Kemudian, berdasarkan perkembangan terakhir, Polres Boven Digoel Papua berhasil menyelamatkan 47 warga yang diduga sebagai penambang emas.
"Memang benar ada 47 orang yang dievakuasi dengan menggunakan long boat, tiga di antaranya dirawat di RSUD Tanah Merah akibat luka-luka yang dideritanya," ujar Kapolres Boven Digoel AKBP Samsul Rizal, saat dihubungi melalui telepon, Selasa (3/9/2019).
Samsul belum mau memastikan apakah mereka merupakan pendulang emas dari Kampung Minim, Kabupaten Yahukimo, yang kabarnya diserang oleh sekelompok warga.

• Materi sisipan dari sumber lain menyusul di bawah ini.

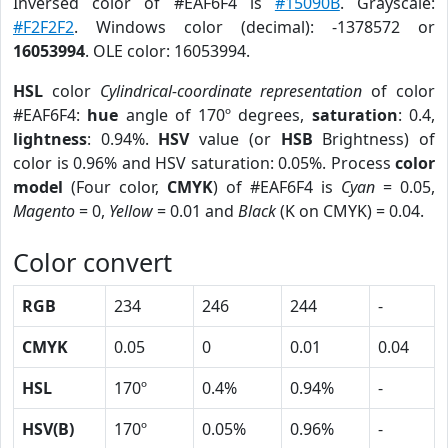
Inversed color of #EAF6F4 is
#15090B
. Grayscale:
#F2F2F2
. Windows color (decimal): -1378572 or
16053994
. OLE color: 16053994.
HSL
color
Cylindrical-coordinate representation
of color
#EAF6F4:
hue
angle of 170º degrees,
saturation
: 0.4,
lightness
: 0.94%.
HSV
value (or
HSB
Brightness) of
color is 0.96% and HSV saturation: 0.05%. Process
color
model
(Four color,
CMYK
) of #EAF6F4 is
Cyan
= 0.05,
Magento
= 0,
Yellow
= 0.01 and
Black
(K on CMYK) = 0.04.
Color convert
RGB
234
246
244
-
CMYK
0.05
0
0.01
0.04
HSL
170º
0.4%
0.94%
-
HSV(B)
170º
0.05%
0.96%
-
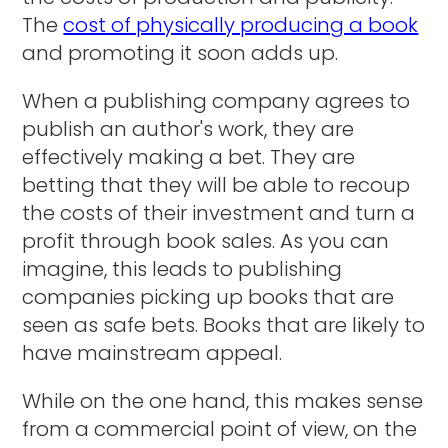
The
cost of physically producing a book
and promoting it soon adds up.
When a publishing company agrees to
publish an author's work, they are
effectively making a bet. They are
betting that they will be able to recoup
the costs of their investment and turn a
profit through book sales. As you can
imagine, this leads to publishing
companies picking up books that are
seen as safe bets. Books that are likely to
have mainstream appeal.
While on the one hand, this makes sense
from a commercial point of view, on the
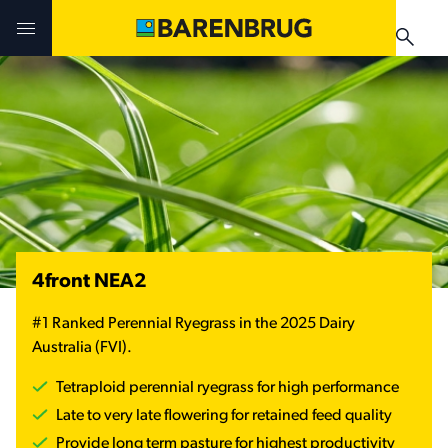
Skip to main content
Challenges & Solutions
Challenges & Solutions
Products
Products
Products
Technologies
Technologies
Technologies
Contact Us
Manuals & Guides
4front NEA2
Your Territory Manager
Your Territory Manager
#1 Ranked Perennial Ryegrass in the 2025 Dairy
Where to Buy
Where to Buy
Australia (FVI).
Manuals & Guides
Manuals & Guides
Tetraploid perennial ryegrass for high performance
Brug-o-paedia
Late to very late flowering for retained feed quality
Provide long term pasture for highest productivity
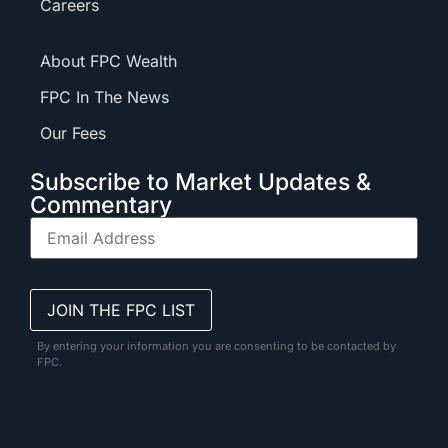
Careers
About FPC Wealth
FPC In The News
Our Fees
Subscribe to Market Updates &
Commentary
By entering your information you are consenting to be contacted by
FPC.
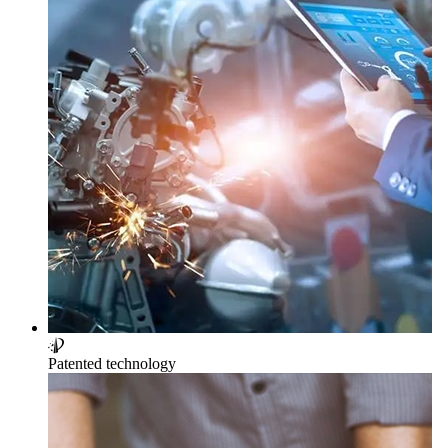
Patented technology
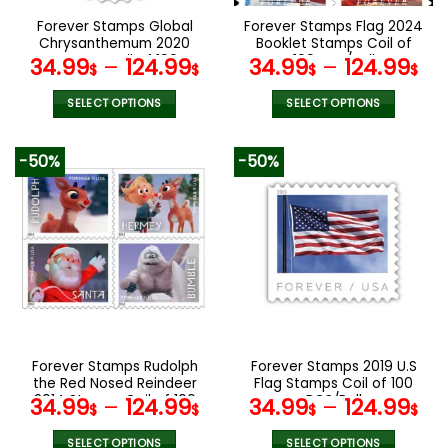
the
the
Forever Stamps Global
Forever Stamps Flag 2024
product
product
Chrysanthemum 2020
Booklet Stamps Coil of
page
page
Stamps Coil of 100
100 PCS/Roll
34.99
–
124.99
34.99
–
124.99
$
$
$
$
PCS/Roll
SELECT OPTIONS
SELECT OPTIONS
This
This
product
product
-50%
-50%
has
has
multiple
multiple
variants.
variants.
The
The
options
options
may
may
be
be
chosen
chosen
on
on
the
the
Forever Stamps Rudolph
Forever Stamps 2019 U.S
product
product
the Red Nosed Reindeer
Flag Stamps Coil of 100
page
page
2014 Stamps Coil of 100
PCS/Roll
34.99
–
124.99
34.99
–
124.99
$
$
$
$
PCS/Roll
SELECT OPTIONS
SELECT OPTIONS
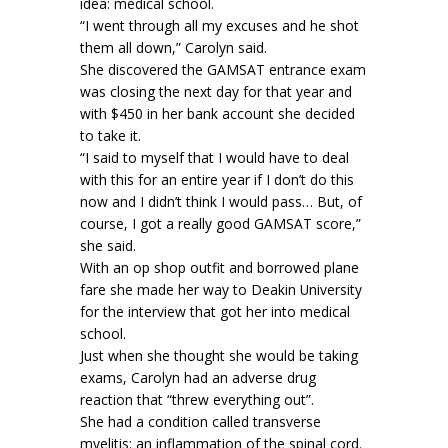
idea: medical school.
“I went through all my excuses and he shot
them all down,” Carolyn said.
She discovered the GAMSAT entrance exam
was closing the next day for that year and
with $450 in her bank account she decided
to take it.
“I said to myself that I would have to deal
with this for an entire year if I don’t do this
now and I didn’t think I would pass… But, of
course, I got a really good GAMSAT score,”
she said.
With an op shop outfit and borrowed plane
fare she made her way to Deakin University
for the interview that got her into medical
school.
Just when she thought she would be taking
exams, Carolyn had an adverse drug
reaction that “threw everything out”.
She had a condition called transverse
myelitis: an inflammation of the spinal cord.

“Bisa saja mereka itu bagian dari pendulang yang sebelumnya sempat dilaporkan dianiaya hingga meninggal di pedalaman Yahukimo, namun untuk memastikannya masih menunggu laporan anggota,” tuturnya.
Dari keterangan awal diperoleh informasi, mereka melarikan diri dari lokasi yang berada di perbatasan Kabupaten Yahukimo, Asmat dan Kabupaten Pegunungan Bintang ke Ukowi dan lanjut ke Phoo yang kemudian dievakuasi ke Tanah Merah.
Sebelumnya diberitakan, Polda Papua melakukan pengecekan terkait kabar pembantaian sejumlah pendulang emas di Kampung Minim, Kabupaten Yahukimo, Papua.
"Polda Papua turunkan tim untuk memeriksa kabar adanya pembantaian para pendulang emas di Kampung Minim, Kabupaten Yahukimo," kata Kapolda Papua Irjen Pol Rudolf A Rodja, Selasa (3/9/2019).
Tim yang diturunkan, lanjut Rodja, berasal dari Polres Asmat.
Sebab, meski tempat kejadian berada di Yahukimo, namun jarak tempuhnya lebih dekat dari Distrik Agats, Asmat, dibandingkan dari Dekai, Yahukimo.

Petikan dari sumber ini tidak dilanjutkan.